Tidying a crazy single-column table with readr, dplyr, and tidyr
Subtitle: How Hadley Wickham saved me from an insane data dump.
Working with old databases means working with truly odd data dumps. One of the strangest I ever got was from a database of more than one million historical art auctions dating back to the seventeenth century. I was sent one text file of almost 10 million lines that looked like this:
--RECORD NUMBER--1
BBF Number 2983
Edit Status Unedited
Lot Sale Date 1827/06/01
Sale Begin Date 1827/06/01
Auct.House Auth. Stanley (G.)
Lot Number 0068
Verbatim Artist Paolo Veronese
Verbatim Artist Carlo Veronese
Verbatim Artist Gabriel Veronese
Verbatim Artist Benito Veronese
Title The Baptism of Christ by St. John.
Verbatim Seller Count Altamira
Transaction Sold
Price 52.10 |c £
Verbatim Buyer Hume
--RECORD NUMBER--2
BBF Number 14756
...
What should be a table with more than a dozen columns (in fact, what should be several relational tables) is instead one hulking, massive blob of text.

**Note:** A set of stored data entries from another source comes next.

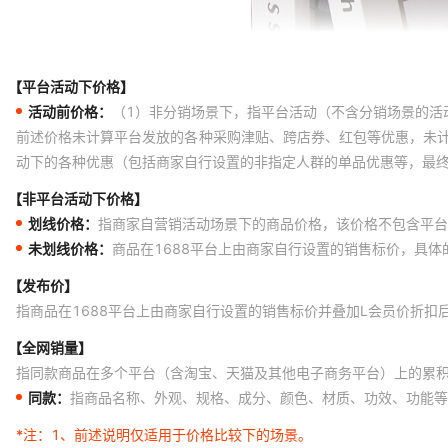
【平台活动下价格】
活动前价格：
（1）非分销场景下，指平台活动（不含分销场景的活
前述价格未计算平台发放的各种采购津贴、跨店券、红包等优惠，未
动下的各种优惠（包括商家自行设置的非指定人群的单品优惠等，最
【非平台活动下价格】
划线价格：
指商家自营销活动场景下的商品价格，该价格不包含平台
未划线价格：
商品在1688平台上由商家自行设置的销售标价，具
【发布价】
指商品在1688平台上由商家自行设置的销售标价并叠加L会员价折扣
【全网销量】
指同款商品在多个平台（含淘宝、天猫及其他电子商务平台）上的累
同款：
指商品名称、外观、规格、成分、颜色、材质、功效、功能等
*注：
1、前述说明仅适用于价格比较下的场景。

Quick, to the Hadleyverse!
library(readr)
library(dplyr)
library(tidyr)
- readr - Reads obstreperously large files very fast.
- dplyr - Insanely easy data table filtering, mutating, grouping, and summarizing.

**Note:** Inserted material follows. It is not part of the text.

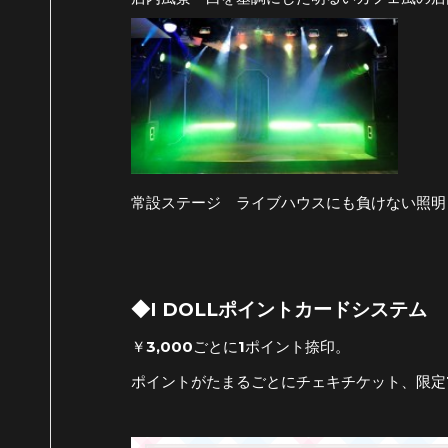
常設ステージ ライブハウスにも負けない照明
◆I DOLLポイントカードシステム
￥3,000ごとに1ポイント捺印。
ポイントがたまるごとにチェキチケット、限定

- tidyr - Got rows that should be columns? Columns that should be rows? tidyr can handle that.
Get the file into R
Loading in this file is easy enough with readr’s read_lines
.
This reads the entire file as a character vector, with one line per slot in the vector.
I’ll wrap this vector inside a dataframe to essentially create a one-column table that we can then manipulate with dplyr and tidyr.

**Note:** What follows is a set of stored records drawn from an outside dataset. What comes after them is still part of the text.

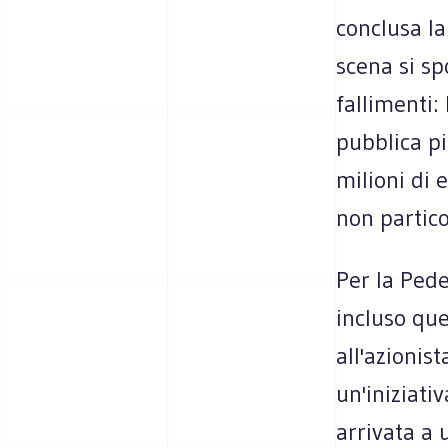
conclusa la
scena si sp
fallimenti
pubblica più
milioni di 
non partico
Per la Pede
incluso que
all'azionis
un'iniziati
arrivata a 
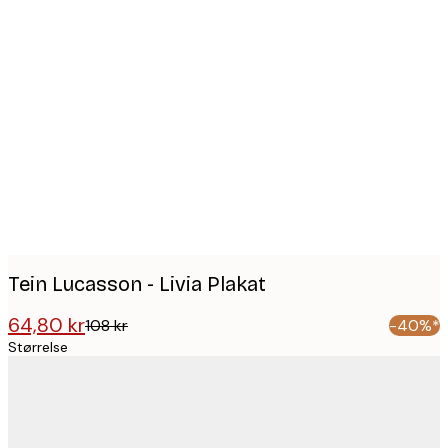
Product
images
Tein Lucasson - Livia Plakat
64,80 kr
108 kr
-40%*
Størrelse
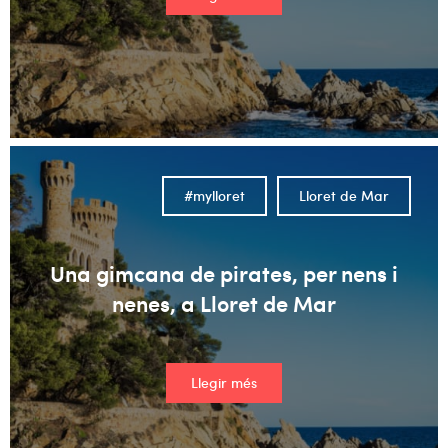
#mylloret
Lloret de Mar
Una gimcana de pirates, per nens i
nenes, a Lloret de Mar
Llegir més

dump <- read_lines("dump.txt")
one_col <- data_frame(text = dump)
Turn it into a table… of sorts
With this file read in, we need to figure out a way to extract the part of each line that describes a variable name from the text in the line that is the value of that variable. Luckily, the file has very consistent formatting: the first 17 characters of each line describe the variable name, while the remainder contain its value.
0000000001111111111222222...
1234567890123456789012345...
================><=======...
--RECORD NUMBER--1
BBF Number 2983
Edit Status Unedited
...
tidyr’s function separate
lets us split this single column into two columns, either by specifying a particular character value to use as a delimiter, or by use of a character position.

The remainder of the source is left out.